Colin Frolich, the CEO of the Landing Locals, which started the program, is in Blaine County this week, talking with public officials and stakeholders.
Frolich said he and his wife Kai — the Co-Founder of the company and its Chief Impact Officer — used to visit Truckee, where they live now, as tourists from San Francisco. Until they moved there, they didn’t fully understand the housing crisis. For the past few years, they’ve been focused on the solutions to mountain resort communities’ housing challenges.
The objective of Lease to Locals, Frolich said, is to convert existing housing units, ones that are being used for vacation rentals or are sitting empty most of the year as second homes, to new long-term rentals for the local workforce.
“We do that by providing the property owners one-time cash incentives on top of the rent they collect for converting those properties,” Frolich said during an information session in Ketchum on Thursday.
The funds come from local government budgets and sometimes employers.
In Truckee, an owner renting to two local employees for a year got $9,000. Renting to one employee for 11 months or fewer made an owner $2,000. But, they’re just one-time payments.
“So, we’re a piece of the puzzle, but not the entire solution,” Frolich said.
Still, as that pilot was nearing the one-year mark, 80% of participants continued renting to locals, even with no added incentive. The program opened up rentals for 112 people in Truckee over the first year and a half for an average rent of $1,051 per bedroom.
Now, Lease to Locals is in four – soon to be five – resort communities in California and Colorado.
“We've had 40-plus tourist towns reach out to us in the last year,” Frolich said, ranging from tiny lake towns in Michigan to big cities like Austin, Texas.

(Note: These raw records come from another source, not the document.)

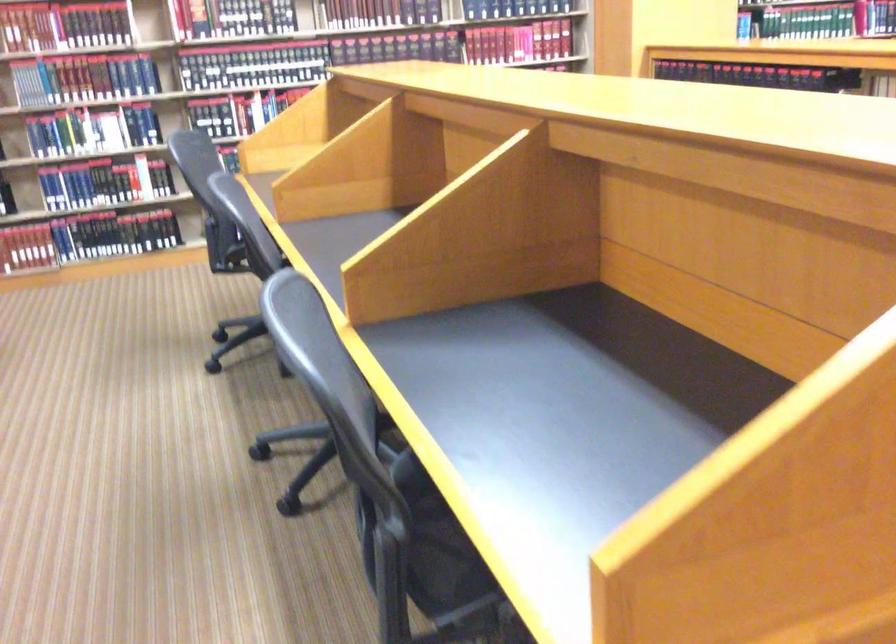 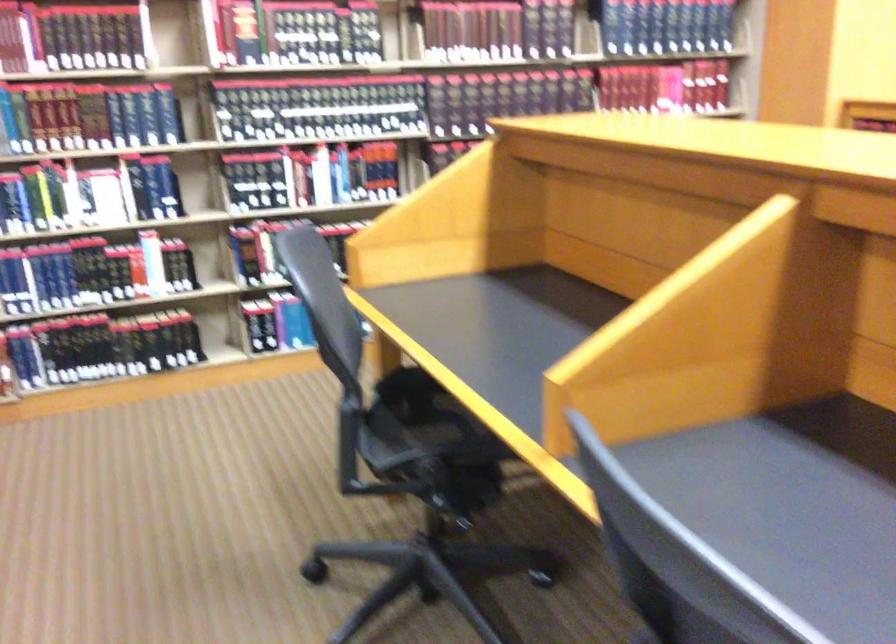 In a continuous first-person perspective shot, in which direction is the camera moving?

The cameraman walked toward left, forward. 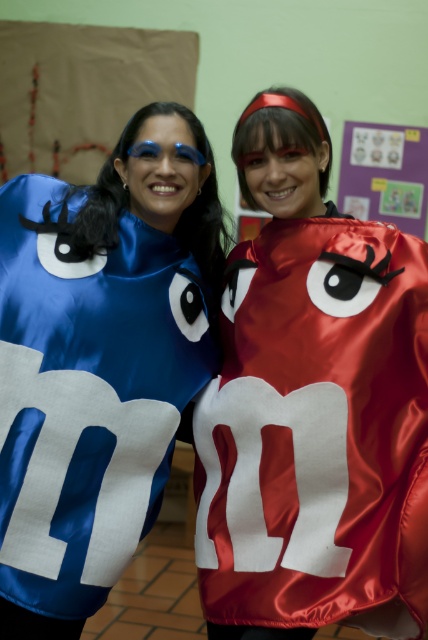 Is point (299, 273) positioned behind point (9, 637)?

Yes, it is behind point (9, 637).

Is satin shiny m&m at center smaller than satin blue m&m at left?

Actually, satin shiny m&m at center might be larger than satin blue m&m at left.

Describe the element at coordinates (312, 404) in the screenshot. The height and width of the screenshot is (640, 428). I see `satin shiny m&m at center` at that location.

Find the location of `satin shiny m&m at center`. satin shiny m&m at center is located at coordinates (312, 404). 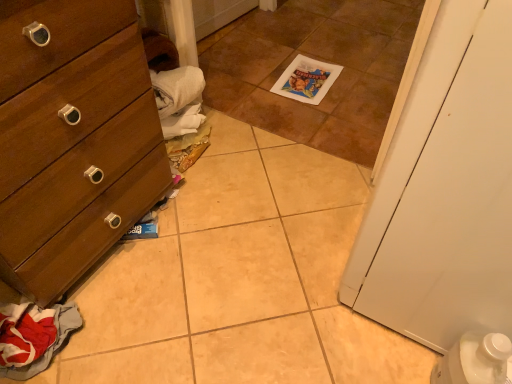 Question: Is white matte door at right completely or partially outside of wooden dresser at left?

Choices:
 (A) yes
 (B) no

Answer: (A)

Question: Can you confirm if white matte door at right is positioned to the right of wooden dresser at left?

Choices:
 (A) no
 (B) yes

Answer: (B)

Question: From a real-world perspective, is white matte door at right positioned over wooden dresser at left based on gravity?

Choices:
 (A) no
 (B) yes

Answer: (B)

Question: Does white matte door at right come in front of wooden dresser at left?

Choices:
 (A) no
 (B) yes

Answer: (B)

Question: Considering the relative sizes of white matte door at right and wooden dresser at left in the image provided, is white matte door at right bigger than wooden dresser at left?

Choices:
 (A) no
 (B) yes

Answer: (A)

Question: Is the position of white matte door at right more distant than that of wooden dresser at left?

Choices:
 (A) no
 (B) yes

Answer: (A)

Question: Is wooden dresser at left facing away from red fabric clothes at lower left?

Choices:
 (A) yes
 (B) no

Answer: (B)

Question: Does wooden dresser at left have a larger size compared to red fabric clothes at lower left?

Choices:
 (A) no
 (B) yes

Answer: (B)

Question: Could you tell me if wooden dresser at left is turned towards red fabric clothes at lower left?

Choices:
 (A) no
 (B) yes

Answer: (A)

Question: Is wooden dresser at left not within red fabric clothes at lower left?

Choices:
 (A) no
 (B) yes

Answer: (B)

Question: Considering the relative positions of wooden dresser at left and red fabric clothes at lower left in the image provided, is wooden dresser at left to the right of red fabric clothes at lower left from the viewer's perspective?

Choices:
 (A) no
 (B) yes

Answer: (B)

Question: Considering the relative positions of wooden dresser at left and red fabric clothes at lower left in the image provided, is wooden dresser at left in front of red fabric clothes at lower left?

Choices:
 (A) no
 (B) yes

Answer: (B)

Question: Is brown tile at center inside white matte door at right?

Choices:
 (A) yes
 (B) no

Answer: (B) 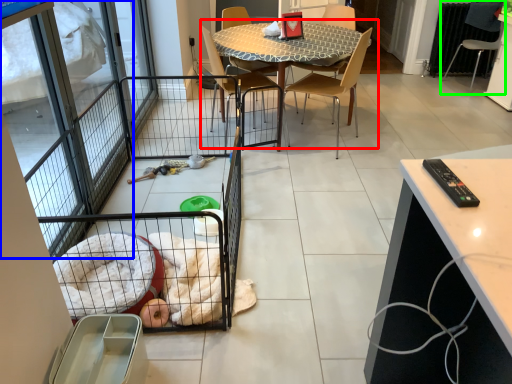 Question: Estimate the real-world distances between objects in this image. Which object is closer to kitchen & dining room table (highlighted by a red box), screen door (highlighted by a blue box) or chair (highlighted by a green box)?

Choices:
 (A) screen door
 (B) chair

Answer: (A)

As a small company, Landing Locals doesn’t have the capacity to go everywhere at once, but Ketchum is high on its list as a next destination.
If the city council chooses to sign off on the $500,000 investment in July, the program could come to Ketchum this fall.
The city describes this program as a quick and effective solution, citing that when it came to Summit County, Colorado, home to Breckenridge, it opened up 30 units for locals in the first 45 days.
Lease to Locals was also a program listed in the city’s housing action plan the council signed off on in May.
There are some factors Landing Locals will discuss with local stakeholders to mold the program to the specific needs of the Wood River Valley.
For example, it would want to know what type of housing units to target: short-term rentals, empty second homes, private rooms or a mix.
It would also want to develop an incentive structure and lease length guidelines that work for renters and local property owners. And it would want to define who compromises the local “workforce” the program would be serving.